The downgrading of Afghans from "refugee" to "migrant" has allowed for the EU to circumvent international laws regarding the rights of refugees.

This change in narrative has loosened restrictions on EU deportations – allowing for quick and easy rejections of asylum cases of not just Afghans, but of Somalis, Eritreans, Nigerians and a similar approach has more recently been applied to Syrians.

The US military dropped more bombs on Afghanistan last year (7,423) than any time in the past decade, according to the US Air Force, yet EU and Afghan officials continue to claim that "Afghanistan is safe" for people to be deported back to.

Unexploded ordnances, from ground engagements like rockets and mortars have left scores dead in Afghanistan; 82 percent of casualties are from ERW, while 1,426 casualties in 2018 are a combined figure of IEDs attacks, ERW and mines, according to Mohammad Wakil Jamshidi, the deputy programme manager at United Nations Mines Action Service (UNMAS). 

Within the raging war and pitched battles throughout the country between the Islamic State group, the Taliban and Afghan forces backed up by the US military, an enormous number of bombs and other munitions, like mortars, IEDs or bullets are left behind unexploded. 

According to recent data released by UNMAS, humanitarian mine action actors have cleared more than 18 million items of explosive remnants of war or ERWs since 1989.

"We have cleared almost all of the ERWs left behind by the Soviets and the regimes that came after," says Jamshidi. 

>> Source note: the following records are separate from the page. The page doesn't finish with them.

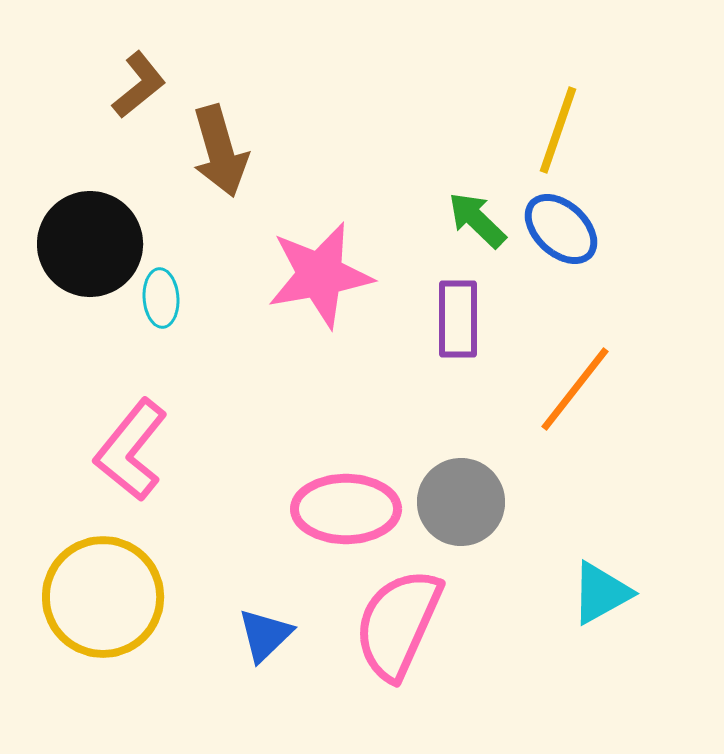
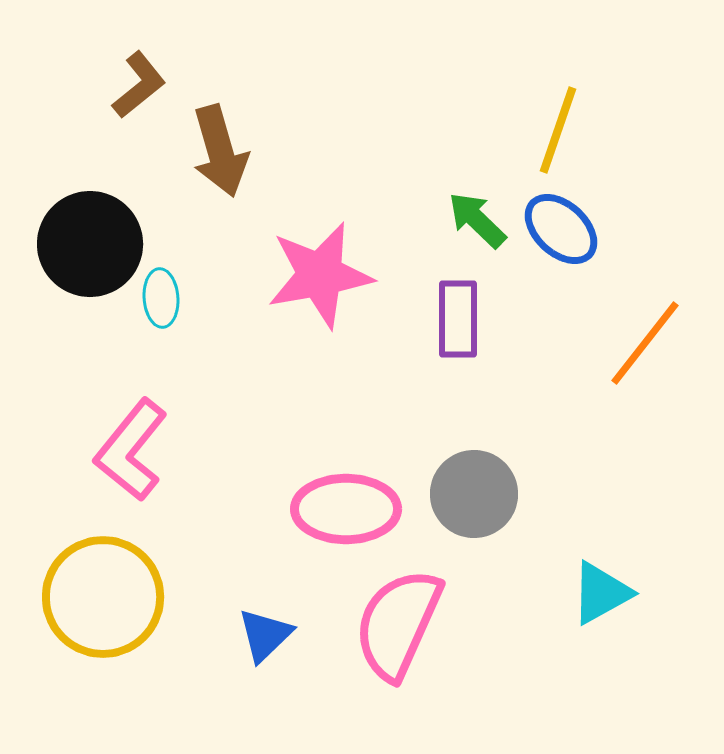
orange line: moved 70 px right, 46 px up
gray circle: moved 13 px right, 8 px up
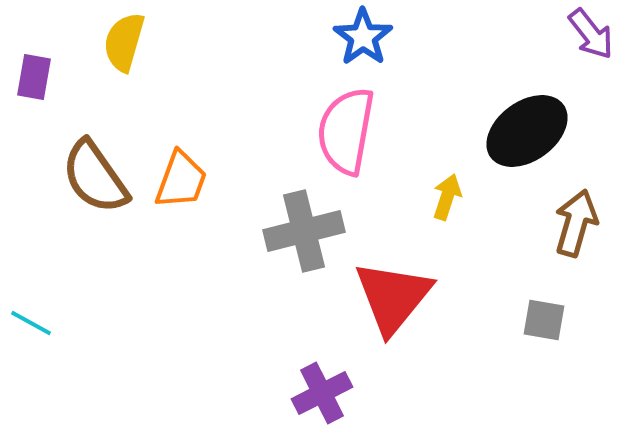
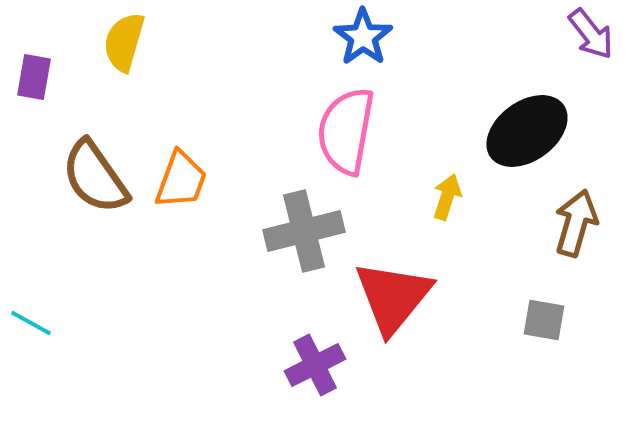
purple cross: moved 7 px left, 28 px up
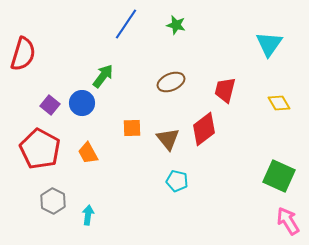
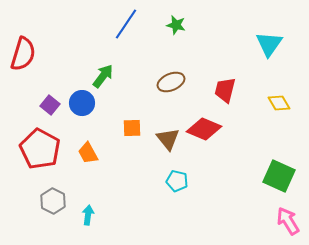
red diamond: rotated 60 degrees clockwise
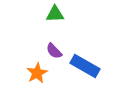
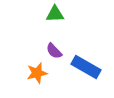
blue rectangle: moved 1 px right, 1 px down
orange star: rotated 15 degrees clockwise
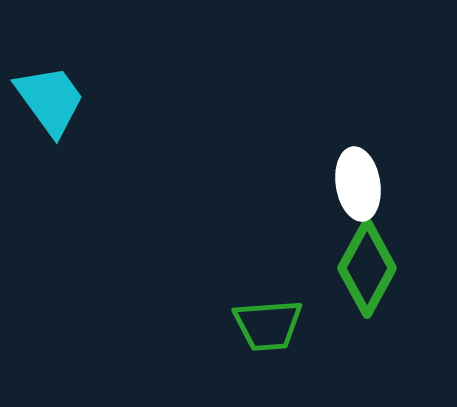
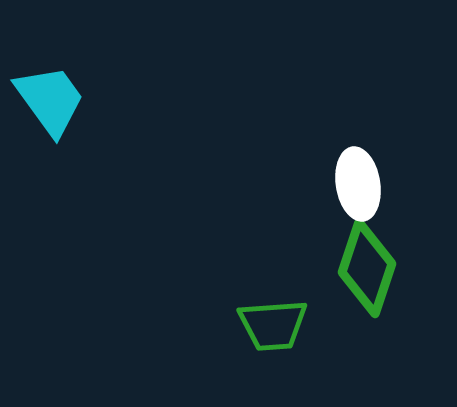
green diamond: rotated 10 degrees counterclockwise
green trapezoid: moved 5 px right
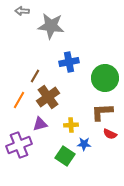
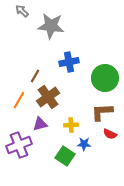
gray arrow: rotated 40 degrees clockwise
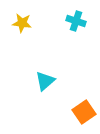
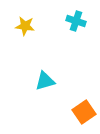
yellow star: moved 3 px right, 3 px down
cyan triangle: rotated 25 degrees clockwise
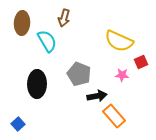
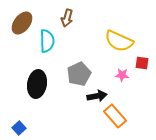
brown arrow: moved 3 px right
brown ellipse: rotated 35 degrees clockwise
cyan semicircle: rotated 30 degrees clockwise
red square: moved 1 px right, 1 px down; rotated 32 degrees clockwise
gray pentagon: rotated 25 degrees clockwise
black ellipse: rotated 8 degrees clockwise
orange rectangle: moved 1 px right
blue square: moved 1 px right, 4 px down
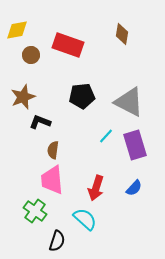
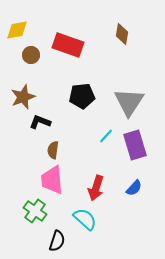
gray triangle: rotated 36 degrees clockwise
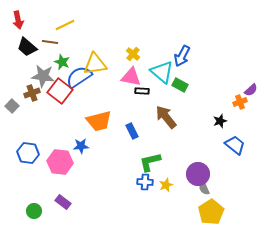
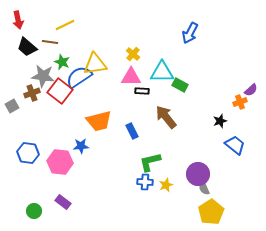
blue arrow: moved 8 px right, 23 px up
cyan triangle: rotated 40 degrees counterclockwise
pink triangle: rotated 10 degrees counterclockwise
gray square: rotated 16 degrees clockwise
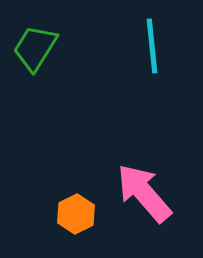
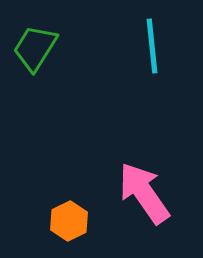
pink arrow: rotated 6 degrees clockwise
orange hexagon: moved 7 px left, 7 px down
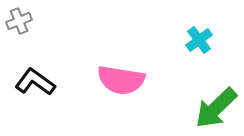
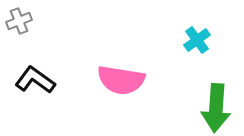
cyan cross: moved 2 px left
black L-shape: moved 2 px up
green arrow: rotated 42 degrees counterclockwise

"But due to the ongoing fighting, even if the peace deal between the Taliban, the USA and the Afghan government were to happen tomorrow, civilians will continue to die for decades to come due to the amount of unexploded weapons of war left behind." 

Read also: In Nangarhar province, Afghanistan, violence is committed by all sides

Not only has US President Donald Trump relaxed the rules of war in regards to airstrikes, he has gone to great lengths to attack the International Criminal Court, pardoning war criminals, and is now pulling out of commitments to international laws regarding the use of mines, which disproportionately harm civilians. 

After nearly four decades of uninterrupted war in Afghanistan, the Bamiyan province became the first and only province in the country to be fully de-mined this past year.

According to a recent Gallup polling, a large number of Afghan's rate their life standards as the worst in the world, while recent reports on the mental health of children inside the Moria camp indicates a mental health catastrophe in which self-harm and suicide attempts by children had become shockingly common.

In Afghanistan more than 2,400 children were killed or injured just in the first nine months of 2019, "making it the deadliest conflict in the world for children," according to Amnesty International.

"Leaving your country due to war, violence, poverty, sufferings and deprivations and then all of a sudden ending up in camp like Moria is very heartbreaking, stressful and inhumane," says Haris. 

"If it is for one or two days or weeks, I would say ok but now it's been months and years – this is inhumane and against human rights."